Isomorphic raises $2.1bn for AI drug hunt

News
Demis Hassabis
The Nobel Prize via YouTube

Isomorphic Labs' chief executive, Sir Demis Hassabis, delivering his Nobel Prize lecture in 2024.

Alphabet-backed start-up Isomorphic Labs has added to the lustre attached to its AI-powered drug discovery engine by raising an eye-watering $1.2 billion in a Series B led by US venture firm Thrive Capital.

The London, UK startup said the massive round – also supported by Alphabet and GV alongside new investors MGX, Temasek, CapitalG, and the UK Sovereign AI Fund – will be used to refine its IsoDDE discovery platform, fund international expansion, and progress its drug candidate pipeline.

It comes just over a year after Isomorphic, which is led by Google DeepMind founder Sir Demis Hassabis, raised $600 million in a first-round financing led by Thrive Capital and GV.

The sheer scale of the Series B is another endorsement of Isomorphic, coming on top of research collaborations with Johnson & Johnson, Novartis, and Eli Lilly in the last couple of years that are collectively worth billions of dollars.

The company was set up in 2021 to develop DeepMind's AlphaFold engine that, in 2020, became the first to solve the tricky problem of predicting protein folding, unlocking new ways to research how diseases affect the body and develop new medicines that can modify the activity of disease-related proteins.

Now in its third iteration, AlphaFold can predict the structure and relationships not only of proteins but just about any biological molecule, including RNA and DNA. The team behind AlphaFold has received significant recognition, including the 2024 Nobel Prize in Chemistry, which went to Hassabis, John Jumper, and David Baker.

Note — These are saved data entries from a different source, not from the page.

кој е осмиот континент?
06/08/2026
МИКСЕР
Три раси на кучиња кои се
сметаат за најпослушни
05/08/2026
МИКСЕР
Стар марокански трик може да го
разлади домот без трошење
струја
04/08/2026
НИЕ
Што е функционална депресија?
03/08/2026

Isomorphic Labs recently published (PDF) a subset of the capabilities of IsoDDE, highlighting its predictive accuracy and introducing new capabilities which bridge the gap between structure prediction and real-world drug discovery.

In a statement, Isomorphic said the new financing will be used to move its drugs into clinical testing, fund additional hirings of experts in AI, engineering, drug design, and clinical development across its sites in London, Lausanne in Switzerland, and Cambridge in Massachusetts, US.

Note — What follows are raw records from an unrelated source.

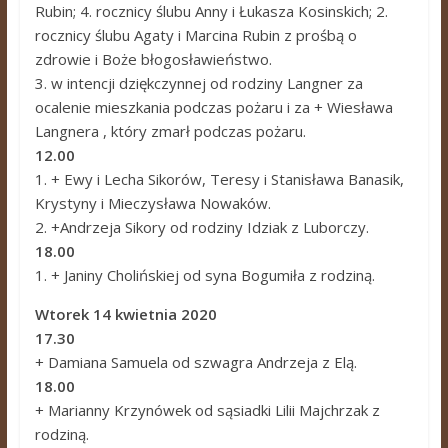
Rubin; 4. rocznicy ślubu Anny i Łukasza Kosinskich; 2.
rocznicy ślubu Agaty i Marcina Rubin z prośbą o
zdrowie i Boże błogosławieństwo.
3. w intencji dziękczynnej od rodziny Langner za
ocalenie mieszkania podczas pożaru i za + Wiesława
Langnera , który zmarł podczas pożaru.
12.00
1. + Ewy i Lecha Sikorów, Teresy i Stanisława Banasik,
Krystyny i Mieczysława Nowaków.
2. +Andrzeja Sikory od rodziny Idziak z Luborczy.
18.00
1. + Janiny Cholińskiej od syna Bogumiła z rodziną.
Wtorek 14 kwietnia 2020
17.30
+ Damiana Samuela od szwagra Andrzeja z Elą.
18.00
+ Marianny Krzynówek od sąsiadki Lilii Majchrzak z
rodziną.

"This funding round is a massive vote of confidence from a diverse group of top-tier international investors in our AI-first approach to drug design and development," said Hassabis.

"Now that we have shown our approach is fundamentally sound, our focus is on scaling our technology to its full potential," he added. "This capital injection allows us to build out our drug design engine at scale, driving us forward in our mission to solve all disease."